Since you’re reading this, chances are you’ve already started on the basics: larger font sizes, using alt text for images, being wary of text on colored backgrounds. But true accessibility goes much deeper than that. To accommodate disabilities of all kinds, there’s so much more to watch for.
Here are 11 not-so-obvious website fixes that will help you reach ADA compliance – and more visitors.
- Use descriptive links that can stand alone. Blind users with electronic readers often use links to navigate without context.
- Label form fields. Electronic readers can’t read placeholder text inside the form field boxes. Plus it can just be hard to see.
- Watch those buttons. Bad color contrast or vague directions can may your call-to-action buttons difficult to recognize or use.
- Get rid of symbols and abbreviations. Try to make your content as clear as possible so assistive technology can too.

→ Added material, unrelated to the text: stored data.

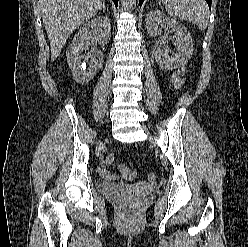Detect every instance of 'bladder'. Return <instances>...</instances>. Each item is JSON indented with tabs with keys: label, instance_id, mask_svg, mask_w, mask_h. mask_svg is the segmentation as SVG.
<instances>
[{
	"label": "bladder",
	"instance_id": "bladder-1",
	"mask_svg": "<svg viewBox=\"0 0 248 247\" xmlns=\"http://www.w3.org/2000/svg\"><path fill=\"white\" fill-rule=\"evenodd\" d=\"M124 190L125 188L116 184H102L100 186L101 193L110 196H116L122 193Z\"/></svg>",
	"mask_w": 248,
	"mask_h": 247
}]
</instances>
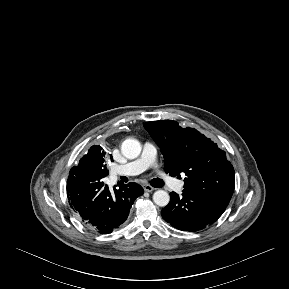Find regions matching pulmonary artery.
Here are the masks:
<instances>
[{
    "label": "pulmonary artery",
    "instance_id": "obj_1",
    "mask_svg": "<svg viewBox=\"0 0 289 289\" xmlns=\"http://www.w3.org/2000/svg\"><path fill=\"white\" fill-rule=\"evenodd\" d=\"M157 162V149L154 144L150 142H146L143 146V150L141 155L126 164L123 165H115L112 167V174L114 177L116 176H132L137 175L152 167ZM183 184L181 182H175L173 184L174 190H181Z\"/></svg>",
    "mask_w": 289,
    "mask_h": 289
}]
</instances>
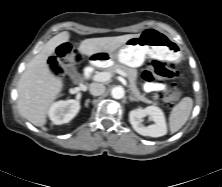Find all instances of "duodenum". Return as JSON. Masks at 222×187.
I'll return each mask as SVG.
<instances>
[{"label": "duodenum", "mask_w": 222, "mask_h": 187, "mask_svg": "<svg viewBox=\"0 0 222 187\" xmlns=\"http://www.w3.org/2000/svg\"><path fill=\"white\" fill-rule=\"evenodd\" d=\"M92 70H93V67H92V66H89V67L86 69V71H85V76H86V77H89V76L91 75V73H92ZM83 85H84L83 82H80V83L78 84L79 87H82Z\"/></svg>", "instance_id": "410a0bca"}]
</instances>
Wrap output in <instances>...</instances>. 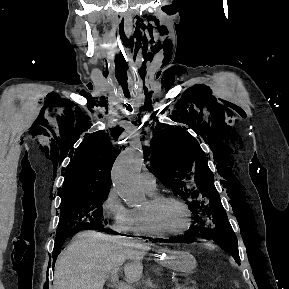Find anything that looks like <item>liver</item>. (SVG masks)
<instances>
[{
  "label": "liver",
  "instance_id": "liver-1",
  "mask_svg": "<svg viewBox=\"0 0 289 289\" xmlns=\"http://www.w3.org/2000/svg\"><path fill=\"white\" fill-rule=\"evenodd\" d=\"M149 249L143 244L124 245L116 237L96 231H83L57 258L54 289H103L107 276L125 261L128 282L140 280L142 259Z\"/></svg>",
  "mask_w": 289,
  "mask_h": 289
}]
</instances>
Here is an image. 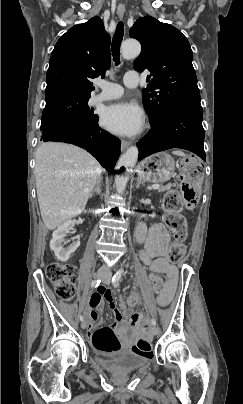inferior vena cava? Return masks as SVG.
<instances>
[{
	"label": "inferior vena cava",
	"instance_id": "1",
	"mask_svg": "<svg viewBox=\"0 0 243 404\" xmlns=\"http://www.w3.org/2000/svg\"><path fill=\"white\" fill-rule=\"evenodd\" d=\"M107 267V266H106ZM108 269V268H107ZM108 271V270H107ZM98 272L100 273V274H103L104 272H105V267L104 266H101L99 269H98Z\"/></svg>",
	"mask_w": 243,
	"mask_h": 404
}]
</instances>
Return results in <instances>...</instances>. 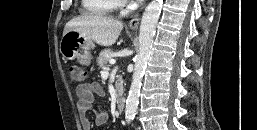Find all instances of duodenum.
<instances>
[{"label":"duodenum","mask_w":257,"mask_h":130,"mask_svg":"<svg viewBox=\"0 0 257 130\" xmlns=\"http://www.w3.org/2000/svg\"><path fill=\"white\" fill-rule=\"evenodd\" d=\"M117 110L119 112H123L125 109V98L123 96H119L116 101Z\"/></svg>","instance_id":"410a0bca"}]
</instances>
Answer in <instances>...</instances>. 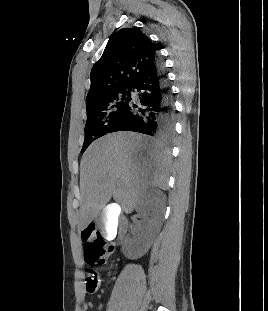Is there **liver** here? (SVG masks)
<instances>
[{"label":"liver","mask_w":268,"mask_h":311,"mask_svg":"<svg viewBox=\"0 0 268 311\" xmlns=\"http://www.w3.org/2000/svg\"><path fill=\"white\" fill-rule=\"evenodd\" d=\"M169 153L159 144L148 145L133 132L107 134L93 142L80 165L79 229L101 213L113 199L116 212L131 213L150 187L168 188Z\"/></svg>","instance_id":"1"}]
</instances>
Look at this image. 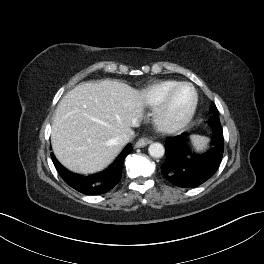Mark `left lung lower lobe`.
Listing matches in <instances>:
<instances>
[{"label":"left lung lower lobe","mask_w":264,"mask_h":264,"mask_svg":"<svg viewBox=\"0 0 264 264\" xmlns=\"http://www.w3.org/2000/svg\"><path fill=\"white\" fill-rule=\"evenodd\" d=\"M212 129L210 147L201 153L190 149L187 133L167 138L166 161L161 166L162 174L167 180L178 187L192 188L214 175L222 161L224 138L222 127Z\"/></svg>","instance_id":"0a47b994"}]
</instances>
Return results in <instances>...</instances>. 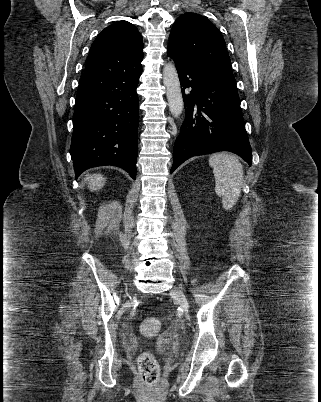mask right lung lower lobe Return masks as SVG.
Returning <instances> with one entry per match:
<instances>
[{
	"label": "right lung lower lobe",
	"mask_w": 321,
	"mask_h": 402,
	"mask_svg": "<svg viewBox=\"0 0 321 402\" xmlns=\"http://www.w3.org/2000/svg\"><path fill=\"white\" fill-rule=\"evenodd\" d=\"M142 69L82 77L73 115L70 154L76 176L91 167L114 165L136 178Z\"/></svg>",
	"instance_id": "1"
}]
</instances>
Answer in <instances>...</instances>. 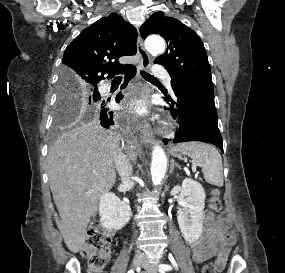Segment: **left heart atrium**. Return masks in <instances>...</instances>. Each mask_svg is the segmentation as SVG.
I'll list each match as a JSON object with an SVG mask.
<instances>
[{"label": "left heart atrium", "instance_id": "obj_1", "mask_svg": "<svg viewBox=\"0 0 285 273\" xmlns=\"http://www.w3.org/2000/svg\"><path fill=\"white\" fill-rule=\"evenodd\" d=\"M137 110H138V111H141V110H142V108H141V107H137Z\"/></svg>", "mask_w": 285, "mask_h": 273}]
</instances>
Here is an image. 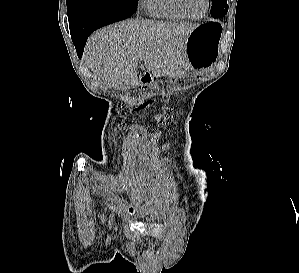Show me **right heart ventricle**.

- Limit the number of plugins. WordPress sites especially tend to use a lot of plugins – but they’re not all ADA compliant. And if they’re not, your site won’t be either.
- Stay consistent with header formats. H1, H2, and H3 tags aren’t just for making the page look nice. They help screen readers lead disabled users through the page in a logical order.
- Tag everything. Photos, graphics, image maps, scanned images – name it all. Accessibility software uses these tags as benchmarks for organizing and communicating information.
- Enable keyboard navigation. For users with motor skill disabilities who can’t use a mouse, moving around with Tab, Enter, arrow, Esc, space and Shift keys should be as simple and intuitive as possible. How to make this happen is beyond this article, but your site developer can help (Hint: See #7).
- Disable autoplay. We get it, autoplay video and audio can be engaging and increase media views. But it can also compete with screen reader audio, trigger seizures, mix up navigation and confuse people with cognitive disabilities. Better to let the user decide.
- Provide media alternatives. Posting a video? Great! Just include subtitles for the hearing impaired and a description for the visually impaired. While you’re at it, add transcripts for your audio clips, descriptions for animated graphics and a print/PDF version of slide shows.
- Use empowering navigation. Navigation “breadcrumbs” (or trails) help screen reader users know where they are at all times. Adding a “skip” or “skip to” feature also helps them move around the page at will, without reading through navigation items or every word of copy.